The main characteristic of this dish is the generous amount and variety of food in a traditional bandeja paisa: red beans cooked with pork, white rice, carne molida (ground meat), chicharrón, fried egg, plantain (plátano maduro), chorizo, arepa, hogao sauce, black pudding (morcilla), avocado and lemon. It is served in a platter or a tray.
The origin of the bandeja paisa was influenced by several different cultures that inhabited Colombia throughout the centuries, including the indigenous peoples of Colombia, as well as colonial Spaniards and Africans. In the 19th century, French and British colonialists also brought their cuisine with them.
The current form and presentation of the Paisa platter is relatively recent. There are no references in the food writing about this dish before 1950. It is probably an interpretation of the local restaurants of simpler peasant dishes.

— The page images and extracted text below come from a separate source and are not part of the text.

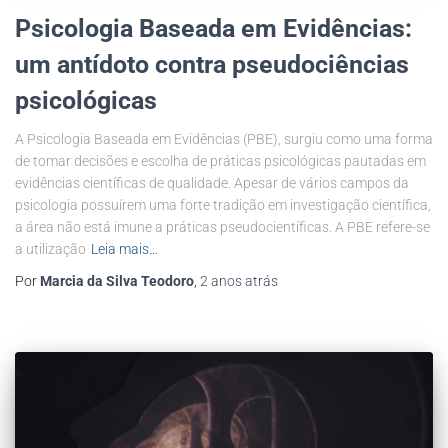
Psicologia Baseada em Evidências:
um antídoto contra pseudociências
psicológicas
A Psicologia Baseada em Evidências (PBE), surgiu como uma forma
de tomar decisões e escolha de práticas psicológicas pautadas em
evidências científicas de qualidade. Apesar de vários campos da
psicologia possuírem uma forte tradição em investigação científica,
a área não está imune a práticas pseudocientíficas. A PBE refere-se
a utilização
Leia mais…
Por
Marcia da Silva Teodoro
,
2 anos
atrás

One of its most prominent features is the juxtaposition of native American and European ingredients, which is also observed in other mestizo dishes of Latin American cuisine, such as Venezuelan pabellón criollo or Costa Rican gallo pinto.
Presentation and variations
A Paisa platter is traditionally served in a large, oval-shaped tray due to the amount of food that is served. Side dishes include mazamorra (a maize-derived beverage similar to atole) with milk and ground panela.

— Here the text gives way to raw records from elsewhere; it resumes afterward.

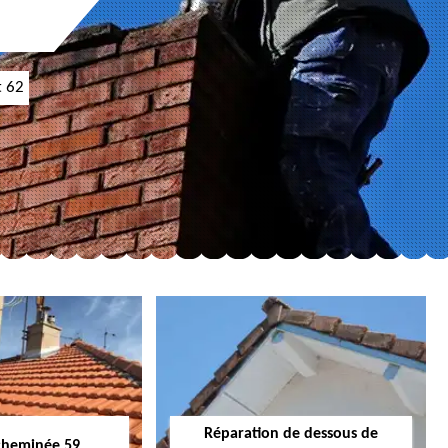
t 62
Réparation de dessous de
cheminée 59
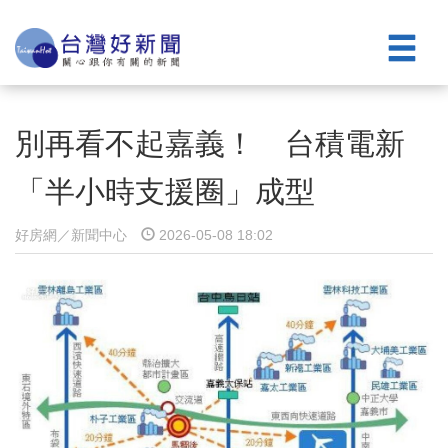
別再看不起嘉義！ 台積電新
「半小時支援圈」成型
好房網／新聞中心
2026-05-08 18:02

There are several variants of the dish all over the country with deletion or addition of ingredients, which cannot be recognized as bandeja paisa in the strictest sense. Some Antioquian restaurants offer an "extended" bandeja paisa, also known as "seven meats platter", which contains, besides the aforementioned ingredients, grilled steak, grilled pork and liver. A diet- friendly version of the dish is very popular in Bogotá, which replaces pork with grilled chicken breast, black pudding with salad and chorizo with a wiener.

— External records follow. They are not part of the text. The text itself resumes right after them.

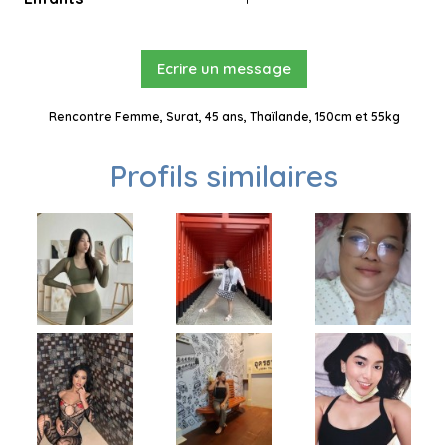
Ecrire un message
Rencontre Femme, Surat, 45 ans, Thaïlande, 150cm et 55kg
Profils similaires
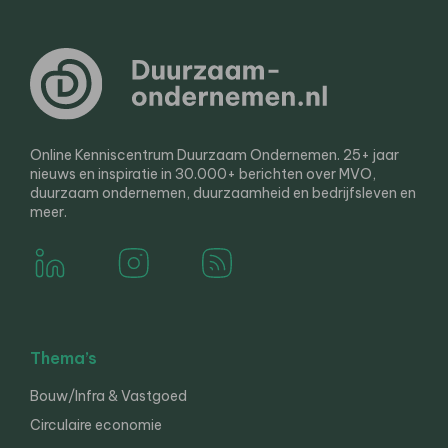
Online Kenniscentrum Duurzaam Ondernemen. 25+ jaar
nieuws en inspiratie in 30.000+ berichten over MVO,
duurzaam ondernemen, duurzaamheid en bedrijfsleven en
meer.
Thema’s
Bouw/Infra & Vastgoed
Circulaire economie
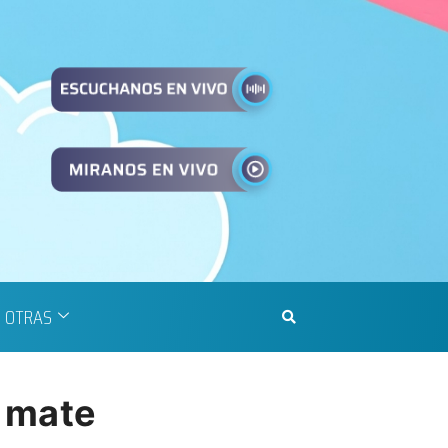
OTRAS
a mate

Is advisable to drink with this dinner something soft, like a lemonade, water or fruit juice without milk.
Colombian national dish
In 2005, the Colombian government planned to make bandeja paisa the national dish, with name changed to "bandeja montañera" (mountain tray) to avoid the exclusion of people outside the Paisa Region. A number of people opposed this designation, arguing that only a small percentage of the Colombian population consumes it in regular basis, that it is originated in a single region of Colombia (Antioquia). However, the suggested alternative, sancocho, is not a distinctively Colombian dish, as it is known and enjoyed in many other countries, such as Cuba, Venezuela, the Canary Islands, the Dominican Republic and Panama. Due to the widespread ubiquity of sancocho, often Colombian ajiaco is instead considered the most indicative Colombian dish.
Nonetheless, the commercial Colombian tourism industry has pushed ahead without official government sanction by emblazoning ads, menus, and brochure information with imagery of the bandeja paisa as the single most typical Colombian dish.